The best star gazing time we had during the trip was on the third day of our visit to Yosemite. That day we participated a night ranger program "starry skies over Yosemite" starting at 9pm. We were lucky to star gazing that night -the sky was darker, the stars were brighter to naked eyes because it was "new Moon" - no Moon in the sky,

As we waited for the ranger to come, the Sun set, stars started to show up in the sky - initially I could only see a handful stars overhead. As it was approaching 9pm, our surrounding was totally dark - I could barely see my own hands, and the sky was full of stars, I could easily see the Milky Way.

The ranger hosting the event lead us to a softball field near Yosemite Fall for star gazing.

Tarps were laid on the ground, and we were asked to lie flat on the tarps and look at the sky.

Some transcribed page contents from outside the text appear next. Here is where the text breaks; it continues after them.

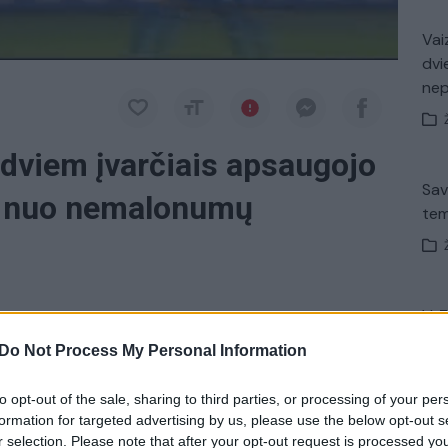
Vaiz
dvi
ne
 dviem įvarčiais apsaugojo
Sav
“ nuo nemalonumų
tem
V. 
Ronaldo.
Portugalas Italijos „Serie A“ lygoje įmušė
įsit
Do Not Process My Personal Information
net
to opt-out of the sale, sharing to third parties, or processing of your per
formation for targeted advertising by us, please use the below opt-out s
ano Ronaldo
Įvykiai
tik Lrytas.TV
r selection. Please note that after your opt-out request is processed y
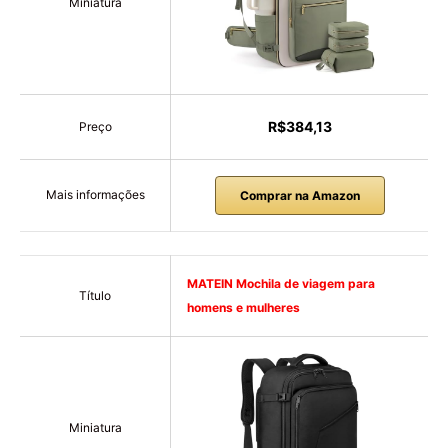
Miniatura
R$384,13
Preço
Mais informações
Comprar na Amazon
MATEIN Mochila de viagem para
Título
homens e mulheres
Miniatura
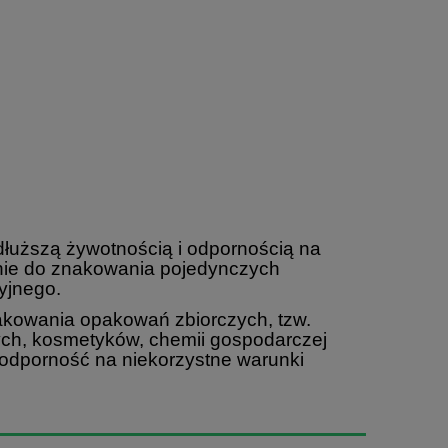
uższą żywotnością i odpornością na
ie do znakowania pojedynczych
yjnego.
kowania opakowań zbiorczych, tzw.
ych, kosmetyków, chemii gospodarczej
 odporność na niekorzystne warunki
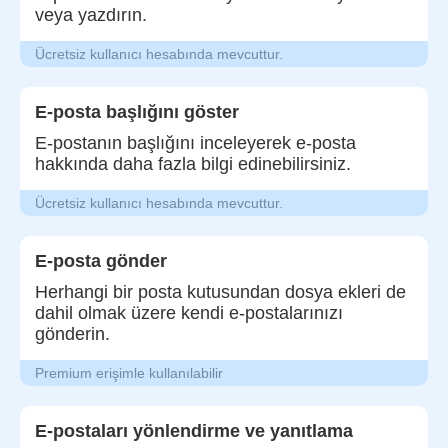
veya yazdırın.
Ücretsiz kullanıcı hesabında mevcuttur.
E-posta başlığını göster
E-postanın başlığını inceleyerek e-posta
hakkında daha fazla bilgi edinebilirsiniz.
Ücretsiz kullanıcı hesabında mevcuttur.
E-posta gönder
Herhangi bir posta kutusundan dosya ekleri de
dahil olmak üzere kendi e-postalarınızı
gönderin.
Premium erişimle kullanılabilir
E-postaları yönlendirme ve yanıtlama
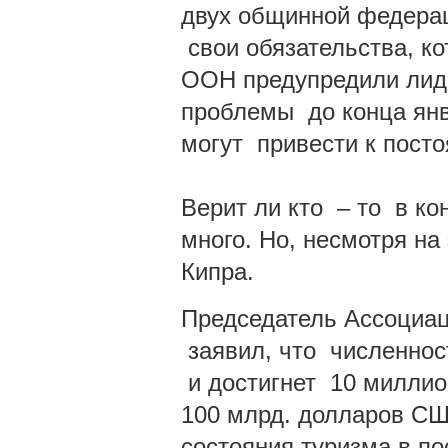
двух общинной федерац
свои обязательства, кот
ООН предупредили лид
проблемы до конца янв
могут привести к пост
Верит ли кто – то в к
много. Но, несмотря на
Кипра.
Председатель Ассоциац
заявил, что численнос
и достигнет 10 миллион
100 млрд. долларов СШ
состояния туризма в по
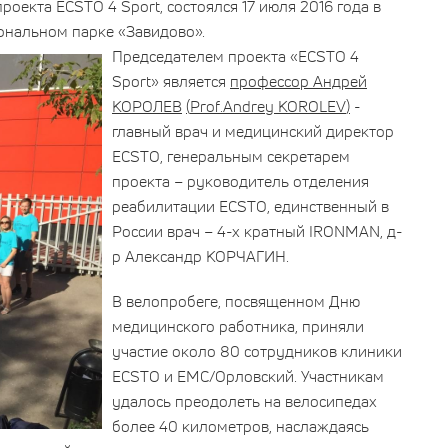
оекта ECSTO 4 Sport, состоялся 17 июля 2016 года в
ональном парке «Завидово».
Председателем проекта «
ECSTO
4
Sport
» является
профессор Андрей
КОРОЛЕВ
(
Prof
.
Andrey KOROLEV
)
-
главный врач и медицинский директор
ECSTO
, генеральным секретарем
проекта – руководитель отделения
реабилитации
ECSTO
, единственный в
России врач – 4-х кратный
IRONMAN
, д-
р Александр КОРЧАГИН.
В велопробеге, посвященном Дню
медицинского работника, приняли
участие около 80 сотрудников клиники
ECSTO и
EMC
/Орловский. Участникам
удалось преодолеть на велосипедах
более 40 километров, наслаждаясь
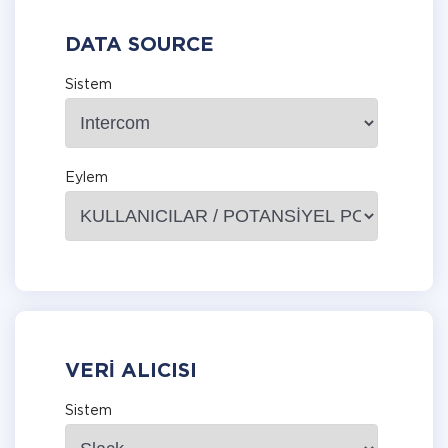
DATA SOURCE
Sistem
Eylem
VERI ALICISI
Sistem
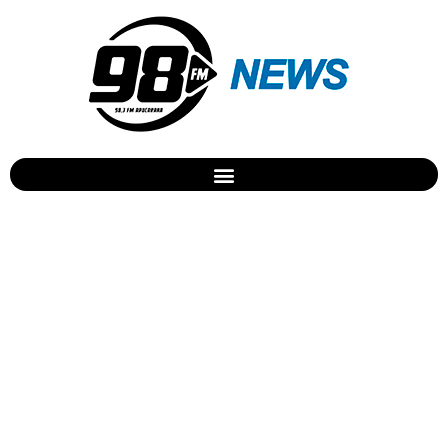
Apucarana será sede dos
PARAJAPs 2018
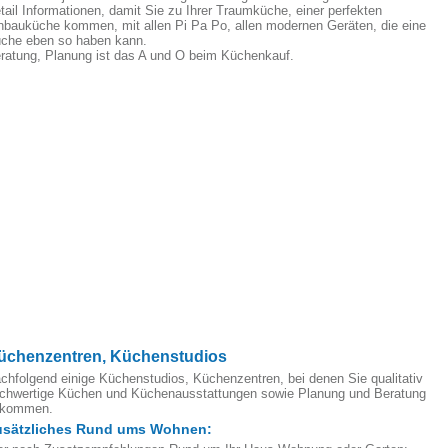
tail Informationen, damit Sie zu Ihrer Traumküche, einer perfekten
nbauküche kommen, mit allen Pi Pa Po, allen modernen Geräten, die eine
che eben so haben kann.
ratung, Planung ist das A und O beim Küchenkauf.
üchenzentren, Küchenstudios
chfolgend einige Küchenstudios, Küchenzentren, bei denen Sie qualitativ
chwertige Küchen und Küchenausstattungen sowie Planung und Beratung
ekommen.
usätzliches Rund ums Wohnen:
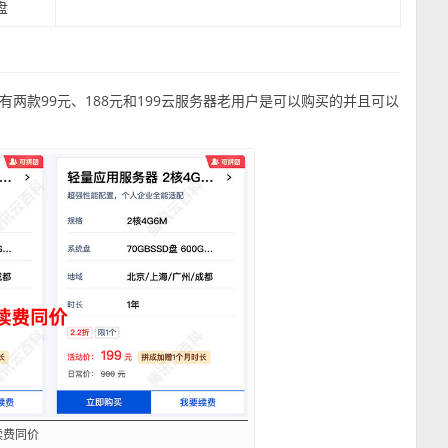
盘
两款99元、188元和199云服务器老用户是可以购买的并且可以
续费同价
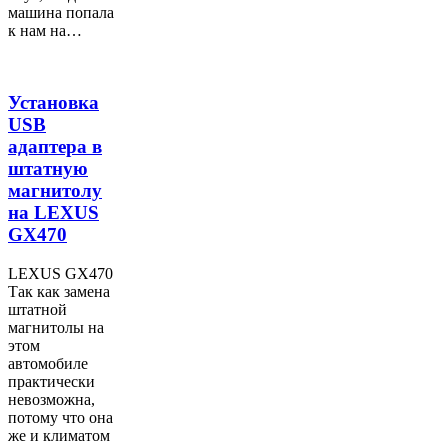
машина попала
к нам на…
Установка
USB
адаптера в
штатную
магнитолу
на LEXUS
GX470
LEXUS GX470
Так как замена
штатной
магнитолы на
этом
автомобиле
практически
невозможна,
потому что она
же и климатом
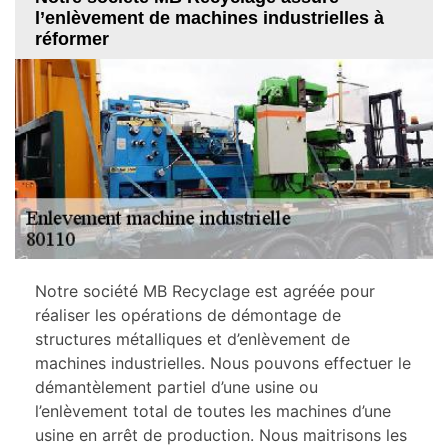
l’enlèvement de machines industrielles à
réformer
Notre société MB Recyclage est agréée pour
réaliser les opérations de démontage de
structures métalliques et d’enlèvement de
machines industrielles. Nous pouvons effectuer le
démantèlement partiel d’une usine ou
l’enlèvement total de toutes les machines d’une
usine en arrêt de production. Nous maitrisons les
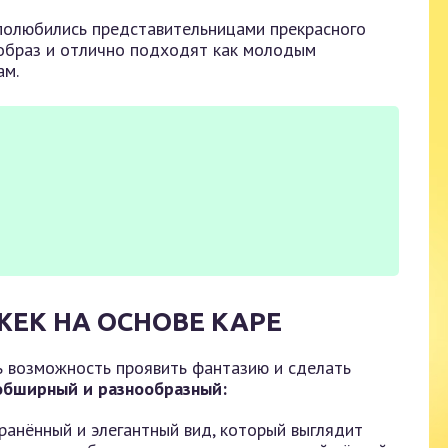
 полюбились представительницами прекрасного
 образ и отлично подходят как молодым
ам.
ЕК НА ОСНОВЕ КАРЕ
ть возможность проявить фантазию и сделать
обширный и разнообразный:
ранённый и элегантный вид, который выглядит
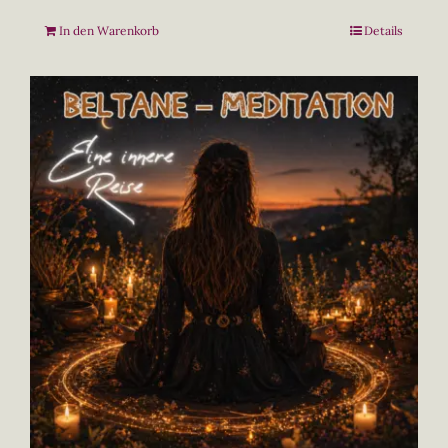
In den Warenkorb
Details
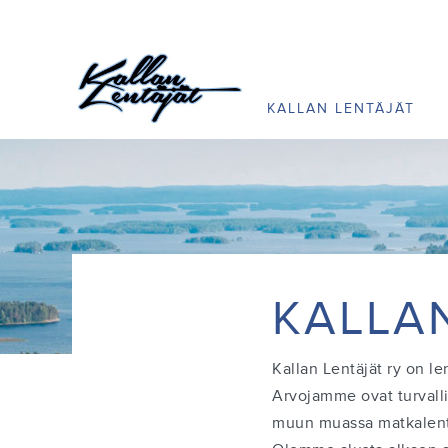
KALLAN LENTÄJÄT
KALLA
Kallan Lentäjät ry on l
Arvojamme ovat turvalli
muun muassa matkalentä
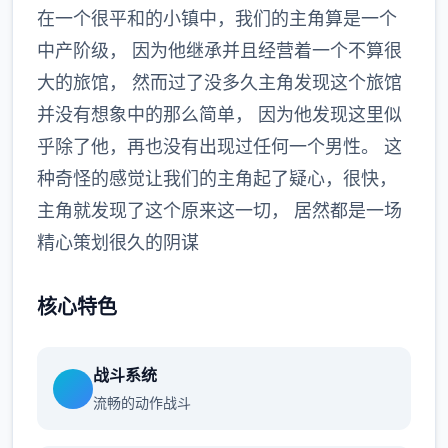
在一个很平和的小镇中，我们的主角算是一个
中产阶级， 因为他继承并且经营着一个不算很
大的旅馆， 然而过了没多久主角发现这个旅馆
并没有想象中的那么简单， 因为他发现这里似
乎除了他，再也没有出现过任何一个男性。 这
种奇怪的感觉让我们的主角起了疑心，很快，
主角就发现了这个原来这一切， 居然都是一场
精心策划很久的阴谋
核心特色
战斗系统
流畅的动作战斗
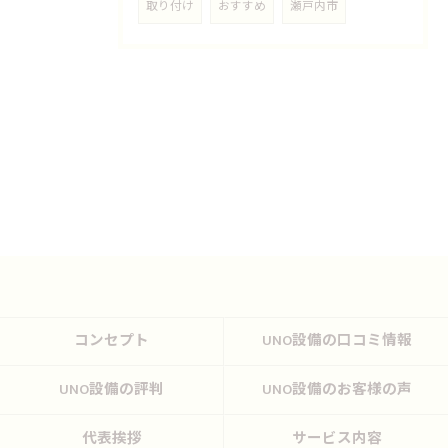
取り付け
おすすめ
瀬戸内市
コンセプト
UNO設備の口コミ情報
UNO設備の評判
UNO設備のお客様の声
代表挨拶
サービス内容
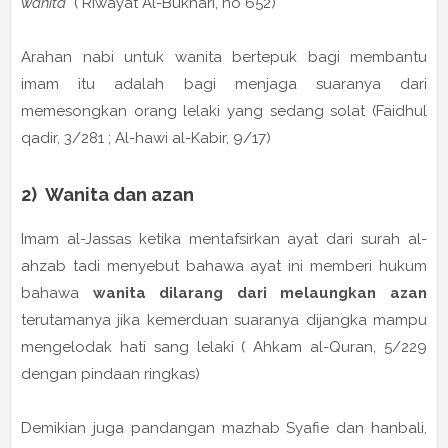
wanita"
( Riwayat Al-Bukhari, no 652)
Arahan nabi untuk wanita bertepuk bagi membantu
imam itu adalah bagi menjaga suaranya dari
memesongkan orang lelaki yang sedang solat (Faidhul
qadir, 3/281 ; Al-hawi al-Kabir, 9/17)
2) Wanita dan azan
Imam al-Jassas ketika mentafsirkan ayat dari surah al-
ahzab tadi menyebut bahawa ayat ini memberi hukum
bahawa
wanita dilarang dari melaungkan azan
terutamanya jika kemerduan suaranya dijangka mampu
mengelodak hati sang lelaki ( Ahkam al-Quran, 5/229
dengan pindaan ringkas)
Demikian juga pandangan mazhab Syafie dan hanbali,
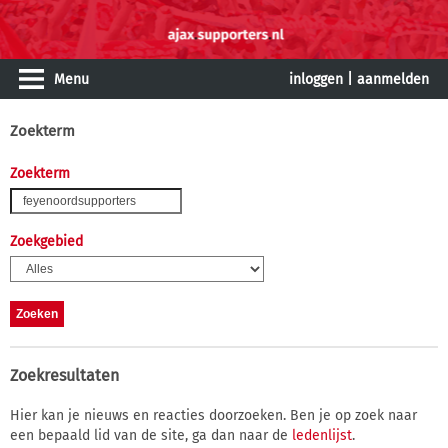
Menu
inloggen
|
aanmelden
Zoekterm
Zoekterm
Zoekgebied
Zoekresultaten
Hier kan je nieuws en reacties doorzoeken. Ben je op zoek naar
een bepaald lid van de site, ga dan naar de
ledenlijst
.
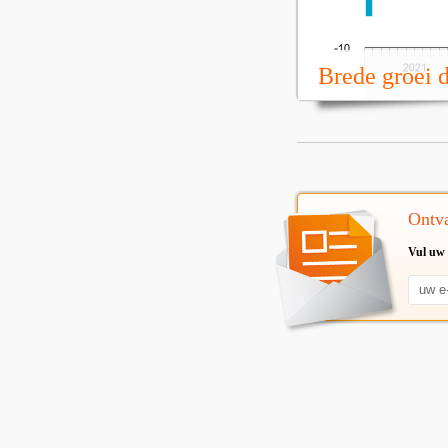
Brede groei 
Ontva
Vul uw 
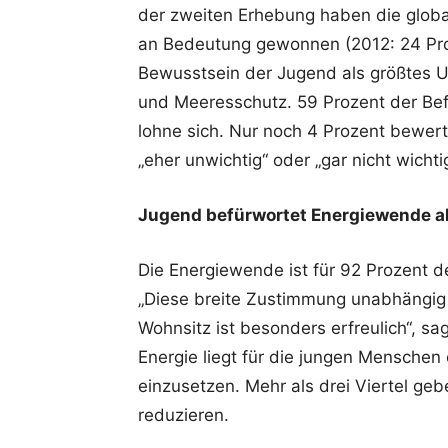
der zweiten Erhebung haben die globa
an Bedeutung gewonnen (2012: 24 Proz
Bewusstsein der Jugend als größtes U
und Meeresschutz. 59 Prozent der Be
lohne sich. Nur noch 4 Prozent bewe
„eher unwichtig“ oder „gar nicht wichti
Jugend befürwortet Energiewende al
Die Energiewende ist für 92 Prozent d
„Diese breite Zustimmung unabhängig 
Wohnsitz ist besonders erfreulich“, s
Energie liegt für die jungen Menschen 
einzusetzen. Mehr als drei Viertel ge
reduzieren.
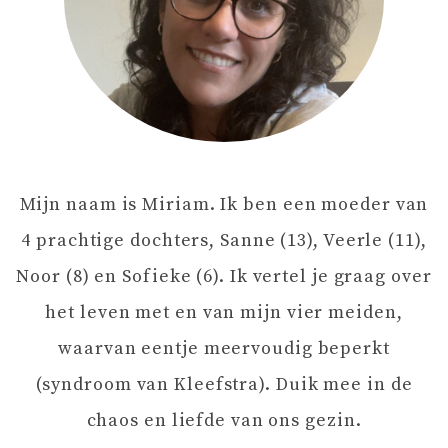
T
N
A
V
Mijn naam is Miriam. Ik ben een moeder van
I
4 prachtige dochters, Sanne (13), Veerle (11),
G
Noor (8) en Sofieke (6). Ik vertel je graag over
het leven met en van mijn vier meiden,
A
waarvan eentje meervoudig beperkt
T
(syndroom van Kleefstra). Duik mee in de
chaos en liefde van ons gezin.
I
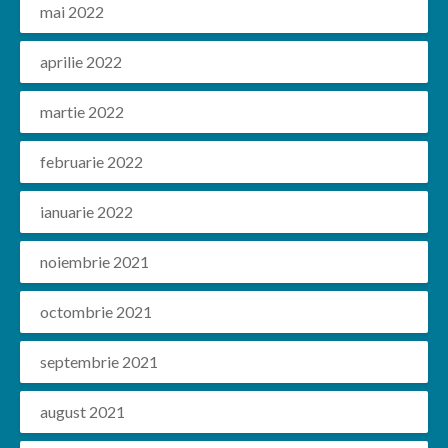
mai 2022
aprilie 2022
martie 2022
februarie 2022
ianuarie 2022
noiembrie 2021
octombrie 2021
septembrie 2021
august 2021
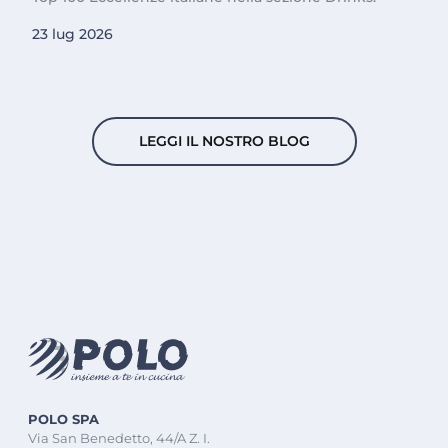
23 lug 2026
LEGGI IL NOSTRO BLOG
POLO SPA
Via San Benedetto, 44/A Z. I.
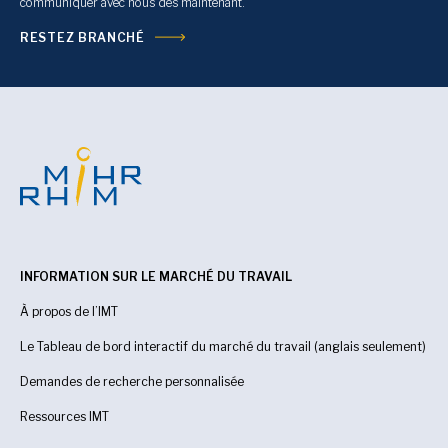
communiquer avec nous dès maintenant.
RESTEZ BRANCHÉ
INFORMATION SUR LE MARCHÉ DU TRAVAIL
À propos de l’IMT
Le Tableau de bord interactif du marché du travail (anglais seulement)
Demandes de recherche personnalisée
Ressources IMT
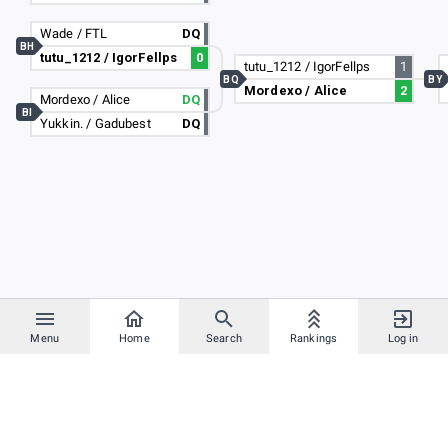
Wade / FTL
DQ
BH
tutu_1212 / IgorFellps
0
tutu_1212 / IgorFellps
1
BQ
BY
Mordexo / Alice
2
Mordexo / Alice
DQ
BI
Yukkin. / Gadubest
DQ
Menu
Home
Search
Rankings
Log in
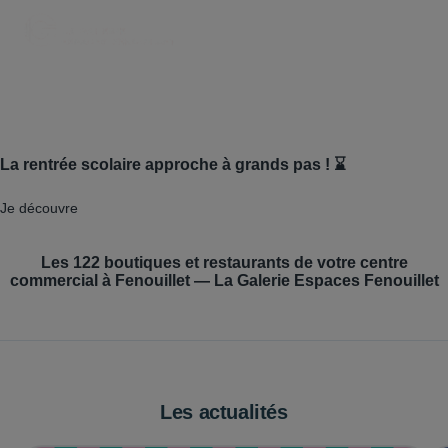
La rentrée scolaire approche à grands pas ! ⌛
Je découvre
Les
122
boutiques et restaurants de votre centre
commercial à
Fenouillet
—
La Galerie Espaces Fenouillet
Les actualités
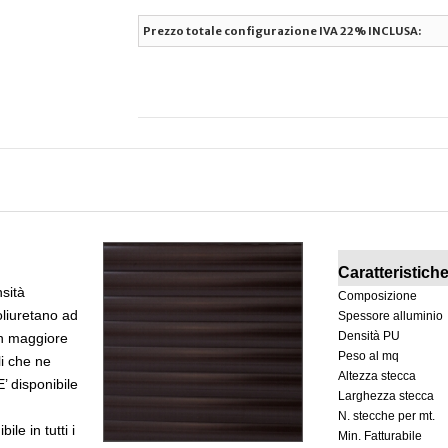
Prezzo totale configurazione IVA 22% INCLUSA:
Caratteristich
sità
Composizione
Poliuretano ad
Spessore alluminio
Densità PU
con maggiore
Peso al mq
li che ne
Altezza stecca
E’ disponibile
Larghezza stecca
N. stecche per mt.
ile in tutti i
Min. Fatturabile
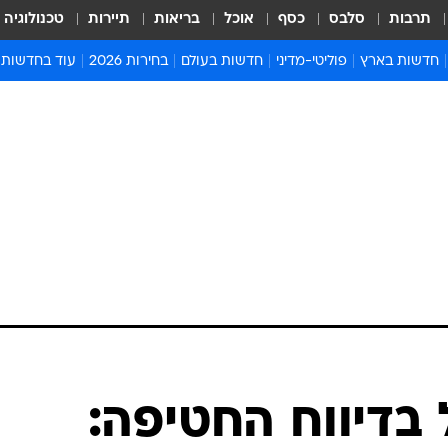
תרבות
סלבס
כסף
אוכל
בריאות
תיירות
טכנולוגיה
חדשות בארץ
פוליטי-מדיני
חדשות בעולם
בחירות 2026
עוד בחדשות
אירועים בארץ
פוליטיקה וממשל
המזרח התיכון
דעות ופרשנויו
חדשות פלילים ומשפט
יחסי חוץ
אירופה
סרי ושלזינגר
חינוך
אמריקה
פרויקטים מיוח
ישראלים בחו"ל
אסיה והפסיפיק
אסור לפספס
בריאות
אפריקה
מדע וסביבה
חברה ורווחה
הנחיות פיקוד 
ארכיון מדורים
זמני כניסת ש
לוח חופשות וח
לוח שנה
חדשות יהדות
בדיווח החטיפה:
חדשות המשפ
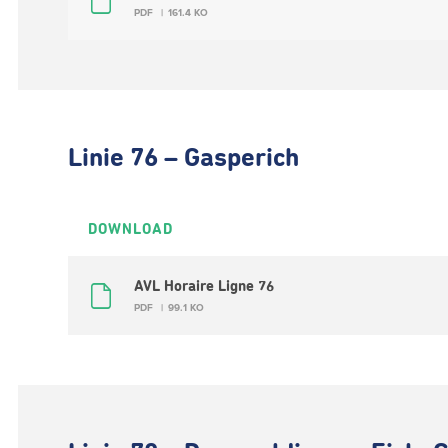
PDF
161.4 KO
Linie 76 – Gasperich
DOWNLOAD
AVL Horaire Ligne 76
PDF
99.1 KO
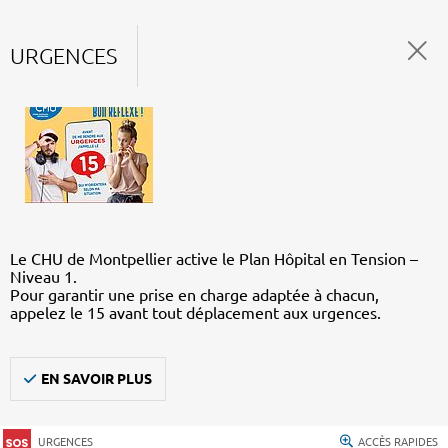
URGENCES
Le CHU de Montpellier active le Plan Hôpital en Tension –
Niveau 1.
Pour garantir une prise en charge adaptée à chacun,
appelez le 15 avant tout déplacement aux urgences.
EN SAVOIR PLUS
URGENCES
ACCÈS RAPIDES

Lying flat on the tarp totally changed our perspectives: we only saw the sky, no surrounding reference. The sky was full of bright stars. There was this huge group of stars right on top us, seemingly in a light fog - that is our galaxy - the milky way. Away from milky way, the stars were not as densely populated. "how do you feel?" the ranger asked us, "feel really small" - was the most common answer.

Indeed we are small even only compared to the sheer size of our own galaxy: the Milky Way is 100,000–120,000 light-years in diameter, the earth's distance to Sun is only ~ 8 light minutes; our Sun is a like a drop of water in the "ocean" of Milky Way which contains 200 - 400 billion stars

The brightest star in the Sky, Sirius, is more than 8 light years away. The Sirius we saw was what it was more than 8 years ago. As the ranger talked about some very basic constellations, big dipper, little dipper, ...and important stars - such north star - a shooting star swept through the sky - a split of a second, it disappeared. "Wow".  The ranger digressed, asking us the size of a shooting star, someone in the audience answered "size of a grain of sand"!

Since we were at the floor of Yosemite Valley, the surrounding mountains blocked the stars near horizon - such as the bottom of the big dipper. It was nevertheless a beautiful night: dark sky, bright stars.- a night full of wonder of nature.